Vegan: Gesund in allen Lebensphasen
Was sagen die Ernährungsgesellschaften verschiedener Länder zur veganen Ernährungsweise? Viele von ihnen kommen zu dem Schluss, dass eine gut geplante vegane Ernährung in allen Lebensphasen gesund sein kann, also auch für Schwangere, Kinder, Sportler:innen und Senior:innen. Wir stellen hier die wichtigsten Positionen vor.
Deutschland
Deutsche Gesellschaft für Ernährung (DGE)
Die Deutsche Gesellschaft für Ernährung (DGE) hat im Juni 2024 ihre neue Position zur veganen Ernährung herausgebracht. In dem 26-seitigen Positionspapier stuft die Fachgesellschaft eine gut geplante vegane Ernährung für gesunde Erwachsene als gesundheitsfördernd ein:
»Auf Basis des gegenwärtigen Kenntnisstandes kann für die gesunde erwachsene Allgemeinbevölkerung neben anderen Ernährungsweisen auch eine vegane Ernährung, unter der Voraussetzung der Einnahme eines Vitamin-B12-Präparats, einer ausgewogenen, gut geplanten Lebensmittelauswahl sowie einer bedarfsdeckenden Zufuhr der potenziell kritischen Nährstoffe (ggf. auch durch weitere Nährstoffpräparate), eine gesundheitsfördernde Ernährung darstellen.«
Für vulnerable Bevölkerungsgruppen wie Schwangere, Stillende und (Klein-)Kinder spricht die DGE keine Empfehlung für, aber auch keine Empfehlung gegen eine vegane Ernährung aus. Sie weist jedoch darauf hin, dass in vulnerablen Gruppen dafür besonders fundierte Ernährungskenntnisse vorhanden sein sollten, und empfiehlt daher eine Ernährungsberatung durch qualifizierte Fachkräfte. Da es bislang kaum Daten zu vegan lebenden Senior:innen gibt, kann die DGE keine Aussage zu dieser Gruppe treffen.

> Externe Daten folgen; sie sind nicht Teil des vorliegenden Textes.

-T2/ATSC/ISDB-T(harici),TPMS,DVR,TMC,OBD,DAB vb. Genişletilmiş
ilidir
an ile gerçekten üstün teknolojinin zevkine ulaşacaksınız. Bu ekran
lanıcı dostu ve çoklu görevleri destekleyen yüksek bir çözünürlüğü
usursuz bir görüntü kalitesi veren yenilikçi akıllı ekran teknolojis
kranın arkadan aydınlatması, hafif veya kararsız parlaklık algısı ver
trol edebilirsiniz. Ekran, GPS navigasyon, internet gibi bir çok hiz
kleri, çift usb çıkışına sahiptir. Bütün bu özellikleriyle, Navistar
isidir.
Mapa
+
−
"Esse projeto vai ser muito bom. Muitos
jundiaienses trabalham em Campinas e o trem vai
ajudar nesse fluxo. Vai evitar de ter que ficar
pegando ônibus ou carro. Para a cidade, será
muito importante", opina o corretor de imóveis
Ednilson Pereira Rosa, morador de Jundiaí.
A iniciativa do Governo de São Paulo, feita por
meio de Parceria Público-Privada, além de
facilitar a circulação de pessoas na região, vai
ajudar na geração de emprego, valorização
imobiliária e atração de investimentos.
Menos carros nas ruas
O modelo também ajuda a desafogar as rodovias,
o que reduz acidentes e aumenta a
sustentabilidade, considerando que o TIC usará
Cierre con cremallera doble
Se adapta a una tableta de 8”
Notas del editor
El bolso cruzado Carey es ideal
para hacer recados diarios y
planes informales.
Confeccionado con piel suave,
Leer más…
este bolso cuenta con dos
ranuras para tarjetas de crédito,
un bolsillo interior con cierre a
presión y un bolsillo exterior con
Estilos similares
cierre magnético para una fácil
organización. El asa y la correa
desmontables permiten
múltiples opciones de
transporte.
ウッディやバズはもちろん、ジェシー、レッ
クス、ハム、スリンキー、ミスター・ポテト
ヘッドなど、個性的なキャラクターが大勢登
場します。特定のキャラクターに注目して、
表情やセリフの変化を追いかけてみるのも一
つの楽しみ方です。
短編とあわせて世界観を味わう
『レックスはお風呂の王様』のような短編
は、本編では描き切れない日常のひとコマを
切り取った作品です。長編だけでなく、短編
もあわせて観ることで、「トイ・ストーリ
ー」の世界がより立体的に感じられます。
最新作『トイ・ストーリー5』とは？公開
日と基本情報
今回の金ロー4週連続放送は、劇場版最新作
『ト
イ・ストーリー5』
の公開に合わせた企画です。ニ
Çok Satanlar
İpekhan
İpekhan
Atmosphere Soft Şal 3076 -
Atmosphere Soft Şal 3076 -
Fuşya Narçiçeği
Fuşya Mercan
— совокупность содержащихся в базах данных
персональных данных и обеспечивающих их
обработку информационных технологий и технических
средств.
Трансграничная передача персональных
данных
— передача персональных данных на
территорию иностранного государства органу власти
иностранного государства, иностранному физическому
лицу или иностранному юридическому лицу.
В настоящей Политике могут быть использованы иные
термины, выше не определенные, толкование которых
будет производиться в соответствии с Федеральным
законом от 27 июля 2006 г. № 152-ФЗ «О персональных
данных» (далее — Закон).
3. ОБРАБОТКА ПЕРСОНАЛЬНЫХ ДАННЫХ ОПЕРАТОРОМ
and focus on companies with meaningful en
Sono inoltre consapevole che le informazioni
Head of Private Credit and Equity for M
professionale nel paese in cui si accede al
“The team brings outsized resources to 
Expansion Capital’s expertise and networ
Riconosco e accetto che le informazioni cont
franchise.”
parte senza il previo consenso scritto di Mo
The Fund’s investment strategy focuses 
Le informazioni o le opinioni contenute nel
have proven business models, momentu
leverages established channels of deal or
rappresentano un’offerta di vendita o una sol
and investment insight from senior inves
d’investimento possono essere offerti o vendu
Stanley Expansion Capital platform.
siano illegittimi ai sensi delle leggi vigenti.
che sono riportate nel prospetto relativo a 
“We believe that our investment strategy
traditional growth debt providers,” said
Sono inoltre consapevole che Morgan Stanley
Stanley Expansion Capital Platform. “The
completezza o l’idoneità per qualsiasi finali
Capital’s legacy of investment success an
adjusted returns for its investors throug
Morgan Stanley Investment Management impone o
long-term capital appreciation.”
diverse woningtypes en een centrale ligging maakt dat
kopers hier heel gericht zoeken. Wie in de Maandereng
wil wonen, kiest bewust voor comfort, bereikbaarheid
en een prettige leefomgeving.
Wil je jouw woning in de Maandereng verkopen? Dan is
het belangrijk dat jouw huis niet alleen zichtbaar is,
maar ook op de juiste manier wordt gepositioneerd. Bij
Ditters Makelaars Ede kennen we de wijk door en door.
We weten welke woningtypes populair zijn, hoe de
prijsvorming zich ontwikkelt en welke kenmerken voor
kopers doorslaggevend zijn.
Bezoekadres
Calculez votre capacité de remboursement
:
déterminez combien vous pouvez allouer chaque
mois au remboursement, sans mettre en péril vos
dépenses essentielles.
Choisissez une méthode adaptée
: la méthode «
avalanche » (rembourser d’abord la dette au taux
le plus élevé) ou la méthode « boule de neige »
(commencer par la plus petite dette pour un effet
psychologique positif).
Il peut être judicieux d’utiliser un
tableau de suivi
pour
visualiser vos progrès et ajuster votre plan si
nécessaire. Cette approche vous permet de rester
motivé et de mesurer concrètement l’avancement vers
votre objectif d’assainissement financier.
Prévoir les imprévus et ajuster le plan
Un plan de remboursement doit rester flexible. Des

Bei der Neubewertung der Position zur veganen Ernährung wurde neben der Gesundheit erstmals auch der Aspekt der Nachhaltigkeit berücksichtigt:
»Im Vergleich zu derzeitig vorherrschenden omnivoren Ernährungsweisen ist eine vegane Ernährung als äußerst umweltfreundlich anzusehen. Insbesondere das enorme Potenzial zur Senkung der Treibhausgasemissionen ist vielfach belegt.«
Auch omnivor lebenden Bürger:innen empfiehlt die DGE, mindestens 75 % pflanzliche Lebensmittel zu essen und sich überwiegend von Obst und Gemüse, Vollkorngetreide, Hülsenfrüchten sowie Nüssen und pflanzlichen Ölen zu ernähren:
»Unter Berücksichtigung sowohl gesundheits- als auch umweltrelevanter Aspekte ist eine Ernährungsweise mit einer deutlichen Reduktion tierischer Lebensmittel zu empfehlen.«
Weiterführende Informationen zur neuen Position der DGE finden Sie hier.
USA
Academy of Nutrition and Dietetics (A.N.D.)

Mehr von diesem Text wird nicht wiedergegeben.